A: Secondary structure in the template is the most likely cause of this problem. The polymerase is presumably unable to progress through some stem-loop form. A couple possible solutions: (i) try resequencing by selecting 'siRNA construct' as your DNA type, (ii) try to sequence from another primer at a different position (closer or further); (iii) sequence the other strand.

We maybe able to use special cycling conditions and/or special reagents that help the polymerase to push through this region. We cannot do this routinely, as it involves extensive optimizations.

Q: Your sequence proceeds normally, then the bands abruptly vanish.

A: This usually happens when the template DNA has simply stopped, for example if it was restricted at a downstream site or if the template was a PCR product. This may also be caused by an extremely stable secondary structure.

Q: The sequence looks great until it hits a polyA (or polyT), and then the bands rise and fall in waves.
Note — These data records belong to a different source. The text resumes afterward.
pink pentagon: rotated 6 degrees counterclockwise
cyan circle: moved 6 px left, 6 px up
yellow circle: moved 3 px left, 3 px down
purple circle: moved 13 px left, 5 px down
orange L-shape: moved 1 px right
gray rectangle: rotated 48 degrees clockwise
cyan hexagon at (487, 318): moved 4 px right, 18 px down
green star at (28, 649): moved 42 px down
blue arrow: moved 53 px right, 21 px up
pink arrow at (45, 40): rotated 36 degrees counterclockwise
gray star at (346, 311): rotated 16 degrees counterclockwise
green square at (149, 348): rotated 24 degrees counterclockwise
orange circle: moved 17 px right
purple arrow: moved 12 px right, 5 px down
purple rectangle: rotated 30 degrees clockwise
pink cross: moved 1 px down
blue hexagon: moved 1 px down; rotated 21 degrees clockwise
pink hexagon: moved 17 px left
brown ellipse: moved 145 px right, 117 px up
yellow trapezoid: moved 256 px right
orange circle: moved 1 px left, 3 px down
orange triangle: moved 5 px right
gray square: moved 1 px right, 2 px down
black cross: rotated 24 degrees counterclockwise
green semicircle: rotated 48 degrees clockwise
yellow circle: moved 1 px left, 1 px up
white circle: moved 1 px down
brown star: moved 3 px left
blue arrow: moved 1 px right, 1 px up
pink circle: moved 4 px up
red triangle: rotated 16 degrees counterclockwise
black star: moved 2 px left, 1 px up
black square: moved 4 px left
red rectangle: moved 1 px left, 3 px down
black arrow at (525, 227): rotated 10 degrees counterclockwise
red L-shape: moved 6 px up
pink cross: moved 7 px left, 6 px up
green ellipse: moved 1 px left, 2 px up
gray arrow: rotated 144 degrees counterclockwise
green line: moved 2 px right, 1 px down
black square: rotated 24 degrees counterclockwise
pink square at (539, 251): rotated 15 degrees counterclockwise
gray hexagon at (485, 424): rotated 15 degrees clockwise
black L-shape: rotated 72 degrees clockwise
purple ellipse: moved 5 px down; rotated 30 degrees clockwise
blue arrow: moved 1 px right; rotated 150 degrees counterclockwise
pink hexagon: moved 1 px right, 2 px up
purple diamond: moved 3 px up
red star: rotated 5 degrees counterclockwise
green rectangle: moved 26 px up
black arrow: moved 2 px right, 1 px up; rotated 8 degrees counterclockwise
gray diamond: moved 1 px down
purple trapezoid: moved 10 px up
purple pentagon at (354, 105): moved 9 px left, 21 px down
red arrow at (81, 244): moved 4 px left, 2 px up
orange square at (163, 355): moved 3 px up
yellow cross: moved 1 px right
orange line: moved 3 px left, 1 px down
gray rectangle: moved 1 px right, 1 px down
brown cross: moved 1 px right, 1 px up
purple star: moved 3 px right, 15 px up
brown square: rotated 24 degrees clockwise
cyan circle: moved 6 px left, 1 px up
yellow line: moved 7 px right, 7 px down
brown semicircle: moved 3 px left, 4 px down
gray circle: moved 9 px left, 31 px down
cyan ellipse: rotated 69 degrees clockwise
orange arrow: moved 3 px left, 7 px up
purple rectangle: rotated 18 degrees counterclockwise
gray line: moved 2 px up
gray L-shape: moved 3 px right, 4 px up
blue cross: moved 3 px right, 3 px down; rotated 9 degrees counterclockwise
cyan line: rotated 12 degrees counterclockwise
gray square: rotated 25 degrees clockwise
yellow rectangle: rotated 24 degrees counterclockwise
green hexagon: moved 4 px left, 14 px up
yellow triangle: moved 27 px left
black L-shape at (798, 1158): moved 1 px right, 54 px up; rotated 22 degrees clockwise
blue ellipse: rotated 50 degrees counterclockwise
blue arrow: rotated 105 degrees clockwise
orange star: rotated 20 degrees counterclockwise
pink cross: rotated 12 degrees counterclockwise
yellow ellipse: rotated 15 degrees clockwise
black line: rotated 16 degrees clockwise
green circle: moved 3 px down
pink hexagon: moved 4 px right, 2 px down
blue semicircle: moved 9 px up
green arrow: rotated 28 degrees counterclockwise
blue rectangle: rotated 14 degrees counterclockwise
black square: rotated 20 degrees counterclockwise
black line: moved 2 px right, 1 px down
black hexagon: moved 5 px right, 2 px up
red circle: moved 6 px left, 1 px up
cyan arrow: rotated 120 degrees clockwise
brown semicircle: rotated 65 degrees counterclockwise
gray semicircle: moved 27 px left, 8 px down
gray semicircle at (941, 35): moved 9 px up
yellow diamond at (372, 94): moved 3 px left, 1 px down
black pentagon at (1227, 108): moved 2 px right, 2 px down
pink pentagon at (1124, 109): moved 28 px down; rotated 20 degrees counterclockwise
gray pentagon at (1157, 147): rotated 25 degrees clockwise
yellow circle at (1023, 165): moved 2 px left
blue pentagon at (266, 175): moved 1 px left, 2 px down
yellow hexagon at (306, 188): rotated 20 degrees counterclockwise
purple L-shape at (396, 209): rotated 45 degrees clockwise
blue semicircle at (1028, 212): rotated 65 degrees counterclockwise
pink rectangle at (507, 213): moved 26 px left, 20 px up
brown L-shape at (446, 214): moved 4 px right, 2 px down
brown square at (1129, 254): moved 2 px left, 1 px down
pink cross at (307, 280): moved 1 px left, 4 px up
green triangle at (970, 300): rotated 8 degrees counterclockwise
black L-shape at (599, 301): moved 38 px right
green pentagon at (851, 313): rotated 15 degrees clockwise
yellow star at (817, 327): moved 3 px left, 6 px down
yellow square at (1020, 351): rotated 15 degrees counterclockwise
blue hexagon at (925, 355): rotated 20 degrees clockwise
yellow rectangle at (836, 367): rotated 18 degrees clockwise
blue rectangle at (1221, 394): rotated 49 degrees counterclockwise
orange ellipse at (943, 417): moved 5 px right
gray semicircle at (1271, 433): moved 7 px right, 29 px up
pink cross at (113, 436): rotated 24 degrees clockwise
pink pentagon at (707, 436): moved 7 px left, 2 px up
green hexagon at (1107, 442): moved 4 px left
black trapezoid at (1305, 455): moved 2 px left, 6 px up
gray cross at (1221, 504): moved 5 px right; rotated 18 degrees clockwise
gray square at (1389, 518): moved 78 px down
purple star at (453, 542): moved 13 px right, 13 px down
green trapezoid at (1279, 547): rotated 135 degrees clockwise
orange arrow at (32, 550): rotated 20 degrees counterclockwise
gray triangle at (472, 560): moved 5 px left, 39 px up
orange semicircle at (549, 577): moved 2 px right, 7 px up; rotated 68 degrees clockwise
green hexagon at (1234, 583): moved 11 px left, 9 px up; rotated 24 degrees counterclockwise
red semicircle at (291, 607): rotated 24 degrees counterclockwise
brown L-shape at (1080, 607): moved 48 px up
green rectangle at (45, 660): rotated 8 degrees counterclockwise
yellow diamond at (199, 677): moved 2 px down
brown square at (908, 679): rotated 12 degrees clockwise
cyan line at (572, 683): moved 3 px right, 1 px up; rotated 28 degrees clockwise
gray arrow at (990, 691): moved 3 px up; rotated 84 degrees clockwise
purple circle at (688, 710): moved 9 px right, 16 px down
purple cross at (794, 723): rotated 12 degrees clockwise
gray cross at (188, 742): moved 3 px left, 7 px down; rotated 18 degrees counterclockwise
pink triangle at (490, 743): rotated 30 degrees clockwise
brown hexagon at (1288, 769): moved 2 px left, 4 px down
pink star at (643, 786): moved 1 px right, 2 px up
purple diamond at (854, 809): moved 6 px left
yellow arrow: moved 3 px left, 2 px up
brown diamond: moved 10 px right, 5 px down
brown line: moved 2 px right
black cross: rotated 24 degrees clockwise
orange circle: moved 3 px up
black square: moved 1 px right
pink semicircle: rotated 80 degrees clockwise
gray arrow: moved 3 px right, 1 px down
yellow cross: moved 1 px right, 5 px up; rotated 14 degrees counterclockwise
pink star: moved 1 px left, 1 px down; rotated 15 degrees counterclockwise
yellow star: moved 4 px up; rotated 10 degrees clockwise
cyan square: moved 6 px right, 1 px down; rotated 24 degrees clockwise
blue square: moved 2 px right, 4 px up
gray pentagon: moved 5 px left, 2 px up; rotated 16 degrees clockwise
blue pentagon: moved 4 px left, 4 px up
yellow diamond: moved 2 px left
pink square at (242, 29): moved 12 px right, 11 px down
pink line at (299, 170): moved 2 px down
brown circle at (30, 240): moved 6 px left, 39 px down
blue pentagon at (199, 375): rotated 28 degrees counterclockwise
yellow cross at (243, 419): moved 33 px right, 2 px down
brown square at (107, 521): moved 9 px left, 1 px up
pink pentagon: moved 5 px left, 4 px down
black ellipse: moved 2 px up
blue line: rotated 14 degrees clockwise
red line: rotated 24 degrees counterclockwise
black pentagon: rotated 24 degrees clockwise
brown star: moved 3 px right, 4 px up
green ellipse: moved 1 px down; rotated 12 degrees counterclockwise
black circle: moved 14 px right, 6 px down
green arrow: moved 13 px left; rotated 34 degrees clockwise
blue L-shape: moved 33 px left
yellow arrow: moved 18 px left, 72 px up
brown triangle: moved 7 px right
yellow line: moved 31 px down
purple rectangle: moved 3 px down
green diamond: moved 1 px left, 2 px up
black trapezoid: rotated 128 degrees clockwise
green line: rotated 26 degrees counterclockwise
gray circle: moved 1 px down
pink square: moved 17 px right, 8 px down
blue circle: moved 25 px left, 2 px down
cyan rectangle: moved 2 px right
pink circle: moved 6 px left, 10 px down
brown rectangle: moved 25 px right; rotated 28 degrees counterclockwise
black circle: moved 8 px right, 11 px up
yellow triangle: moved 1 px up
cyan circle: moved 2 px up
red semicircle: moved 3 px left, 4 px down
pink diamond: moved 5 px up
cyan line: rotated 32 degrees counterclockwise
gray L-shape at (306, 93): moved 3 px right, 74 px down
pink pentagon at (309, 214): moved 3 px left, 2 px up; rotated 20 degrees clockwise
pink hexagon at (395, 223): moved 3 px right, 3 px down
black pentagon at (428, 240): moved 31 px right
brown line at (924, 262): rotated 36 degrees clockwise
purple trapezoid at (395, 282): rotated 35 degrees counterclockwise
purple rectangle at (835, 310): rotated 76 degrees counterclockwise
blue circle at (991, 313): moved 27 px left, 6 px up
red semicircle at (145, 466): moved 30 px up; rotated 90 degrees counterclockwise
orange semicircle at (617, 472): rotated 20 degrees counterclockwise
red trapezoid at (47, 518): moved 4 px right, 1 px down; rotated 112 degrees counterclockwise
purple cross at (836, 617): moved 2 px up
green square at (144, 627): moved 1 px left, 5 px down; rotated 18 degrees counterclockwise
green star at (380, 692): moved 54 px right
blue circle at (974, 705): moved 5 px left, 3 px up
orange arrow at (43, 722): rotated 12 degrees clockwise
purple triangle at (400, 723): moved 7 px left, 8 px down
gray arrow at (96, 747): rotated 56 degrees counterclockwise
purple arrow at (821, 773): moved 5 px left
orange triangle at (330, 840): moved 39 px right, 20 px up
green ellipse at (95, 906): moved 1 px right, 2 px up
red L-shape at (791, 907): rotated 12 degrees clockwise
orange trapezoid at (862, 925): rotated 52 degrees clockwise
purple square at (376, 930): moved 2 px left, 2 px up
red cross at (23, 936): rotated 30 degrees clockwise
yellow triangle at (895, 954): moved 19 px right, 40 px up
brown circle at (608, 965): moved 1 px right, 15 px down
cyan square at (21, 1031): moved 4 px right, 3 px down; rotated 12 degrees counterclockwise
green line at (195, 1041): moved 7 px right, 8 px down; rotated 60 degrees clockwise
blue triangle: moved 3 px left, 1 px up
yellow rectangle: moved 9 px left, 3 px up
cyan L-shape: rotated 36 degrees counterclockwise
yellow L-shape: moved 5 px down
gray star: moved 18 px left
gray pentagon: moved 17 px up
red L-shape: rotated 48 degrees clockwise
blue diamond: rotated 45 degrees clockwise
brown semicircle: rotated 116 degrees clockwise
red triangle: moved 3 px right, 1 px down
A: This is called "polymerase slip". It happens when the growing strand temporarily dissociates from the template, then reassociates at a different spot - say, one nucleotide forward or back from where it started. If this happens often enough (as it will on polyA or polyT templates), every individual band becomes a family of closely-spaced peaks giving a 'roller coaster' look to the chromatogram. Try sequencing in the other direction from the opposite strand, or try another primer either closer or further from the homopolymer region.

Q: You offer 24hr to 48hr service, but it has been 2 days and I still have not received data?

A: 24hr to 48hr is AFTER we receive the samples at Sangon Biotech If you have more than 5 plates, longer turnaround is expected.